Tax crimes and statute of limitations
The current rules
Under current rules, the statute of limitations is doubled when the Revenue Agency is required to make a filing with the public prosecutor for alleged tax crimes. According to the approach adopted by the tax authorities, as endorsed by the Constitutional Court, the extension also applies when the filing is made after the expiration of the ordinary statute of limitations.
The new rules
Art. 2 of the Decree 128 changes the rules, stating that the period of time in which a deed of assessment can be served is not doubled if the filing with the public prosecutor is made after the expiration of the ordinary statute of limitations.

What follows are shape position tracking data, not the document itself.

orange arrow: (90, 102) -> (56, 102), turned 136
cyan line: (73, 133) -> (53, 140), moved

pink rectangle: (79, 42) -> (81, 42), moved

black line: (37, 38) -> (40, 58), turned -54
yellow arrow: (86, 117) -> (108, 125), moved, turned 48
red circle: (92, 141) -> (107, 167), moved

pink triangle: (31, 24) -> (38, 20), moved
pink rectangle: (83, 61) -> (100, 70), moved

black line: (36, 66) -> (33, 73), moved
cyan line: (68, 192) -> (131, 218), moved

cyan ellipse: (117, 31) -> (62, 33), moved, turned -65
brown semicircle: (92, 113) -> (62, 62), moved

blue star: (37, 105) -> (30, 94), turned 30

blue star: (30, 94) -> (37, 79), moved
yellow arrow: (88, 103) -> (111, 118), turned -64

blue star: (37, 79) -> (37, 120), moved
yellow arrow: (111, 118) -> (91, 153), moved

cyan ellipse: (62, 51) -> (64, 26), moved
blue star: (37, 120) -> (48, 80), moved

On the basis of the amended rules, therefore, the statute of limitations will generally expire on 31 December of the fourth year following that of filing of the relevant tax return, unless, prior to the elapse of this ordinary deadline, the Italian tax authorities make the filing with the public prosecutor (in which event the term is doubled). The extension will in any event no longer apply for challenges that are grounded on abuse of law basis.
The grandfathering provision
Art. 2 includes a grandfathering provision for:
- tax and penalty assessment notices served within 2 September 2015 which rely on the doubling of statute of limitations under the previous (looser) rules;
- tax audit reports of which the taxpayer becomes formally aware within 2 September 2015, provided that the subsequent tax or penalty assessment notices are served within 31 December 2015.
Conclusions
The Decree 128 introduces detailed rules on abuse of law, providing taxpayers with a comprehensive and long-waited framework on the matter. These new provisions, combined with those which limit the Italian tax authorities’ right to extend the statute of limitations in the presence of an alleged tax crime, should improve taxpayers’ rights and reduce the uncertainties generated in the recent years by the aggressive approach adopted by the Revenue Agency and by the public prosecutors when challenging tax advantages on the basis of the abuse of law doctrine.

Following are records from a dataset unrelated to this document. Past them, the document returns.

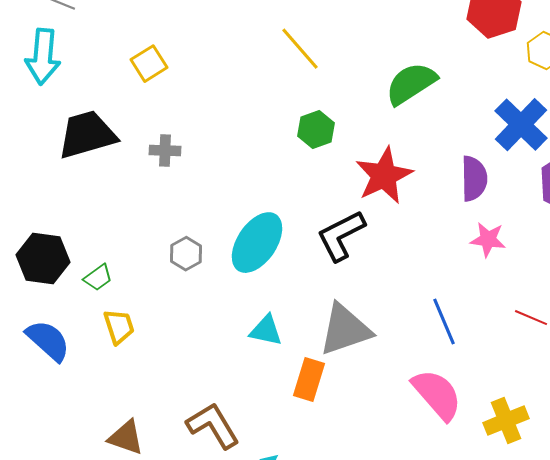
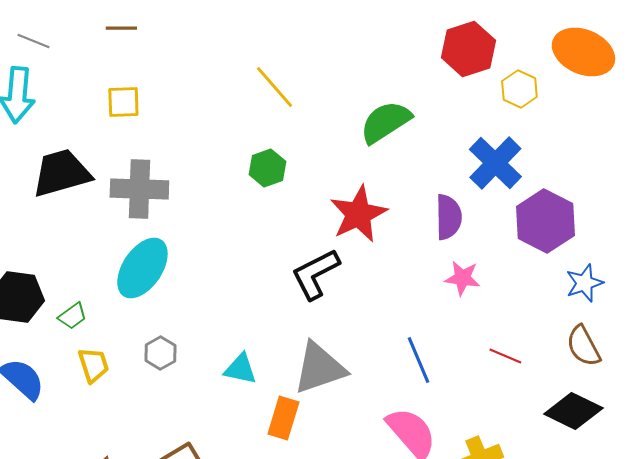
yellow square: (149, 64) -> (123, 102), turned 30
green hexagon: (316, 130) -> (267, 168), moved
gray cross: (165, 151) -> (139, 189), size x1.8
cyan ellipse: (257, 243) -> (142, 268), moved
gray hexagon: (186, 254) -> (160, 353), moved

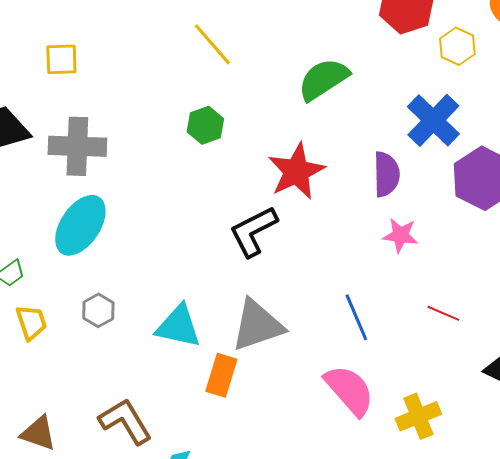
cyan triangle: (240, 369) -> (178, 326), size x1.4

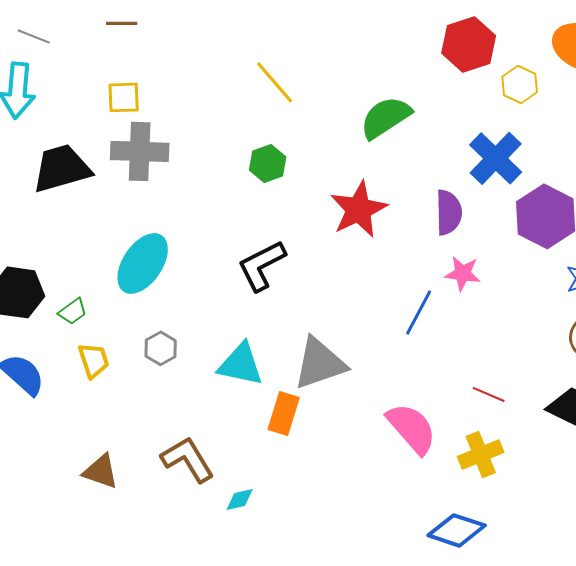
gray cross: (77, 146) -> (140, 151), moved
black L-shape: (253, 231) -> (262, 265), moved
red line: (443, 313) -> (489, 394), moved
blue line: (356, 317) -> (419, 312), moved, turned 51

The new rules will not only affect Italian resident persons, being relevant for non-Italian taxpayers as well. Indeed, foreign investors will want to consider the impact of the Decree 128 when structuring the acquisition of Italian properties or the execution of transactions on assets that generate Italian source income (e.g., equity and derivative trades during dividend season). Where these transactions are structured in a tax efficient manner or allow to achieve certain tax advantages, they may be challenged by the Italian tax authorities relying on the GAAR.
Reference would therefore be made to the new definition of abuse of law in Art. 10-bis of the TBR and the Revenue Agency would have to follow the procedures set out for GAAR assessments. In addition, these challenges should no longer entail the commencement of a criminal law proceeding.
But the new provisions may not only be relevant for the future. Indeed, they may also apply retrospectively to previous transactions that have not been formally assessed yet by the Revenue Agency under the old rules. Moreover, they may positively affect ongoing criminal law proceedings that are based on abuse of law challenges since abusive conducts can no result in a tax crime.